--- ACTION ITEM ---
Return all lines of the data in which the string "pracy" occurs.

--- GIVEN RECORDS ---
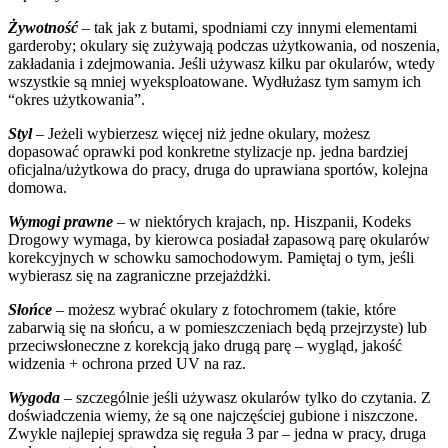
Żywotność
– tak jak z butami, spodniami czy innymi elementami
garderoby; okulary się zużywają podczas użytkowania, od noszenia,
zakładania i zdejmowania. Jeśli używasz kilku par okularów, wtedy
wszystkie są mniej wyeksploatowane. Wydłużasz tym samym ich
“okres użytkowania”.
Styl
– Jeżeli wybierzesz więcej niż jedne okulary, możesz
dopasować oprawki pod konkretne stylizacje np. jedna bardziej
oficjalna/użytkowa do pracy, druga do uprawiana sportów, kolejna
domowa.
Wymogi prawne
– w niektórych krajach, np. Hiszpanii, Kodeks
Drogowy wymaga, by kierowca posiadał zapasową parę okularów
korekcyjnych w schowku samochodowym. Pamiętaj o tym, jeśli
wybierasz się na zagraniczne przejażdżki.
Słońce
– możesz wybrać okulary z fotochromem (takie, które
zabarwią się na słońcu, a w pomieszczeniach będą przejrzyste) lub
przeciwsłoneczne z korekcją jako drugą parę – wygląd, jakość
widzenia + ochrona przed UV na raz.
Wygoda
– szczególnie jeśli używasz okularów tylko do czytania. Z
doświadczenia wiemy, że są one najczęściej gubione i niszczone.
Zwykle najlepiej sprawdza się reguła 3 par – jedna w pracy, druga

--- EXPECTED ANSWER ---
oficjalna/użytkowa do pracy, druga do uprawiana sportów, kolejna
Zwykle najlepiej sprawdza się reguła 3 par – jedna w pracy, druga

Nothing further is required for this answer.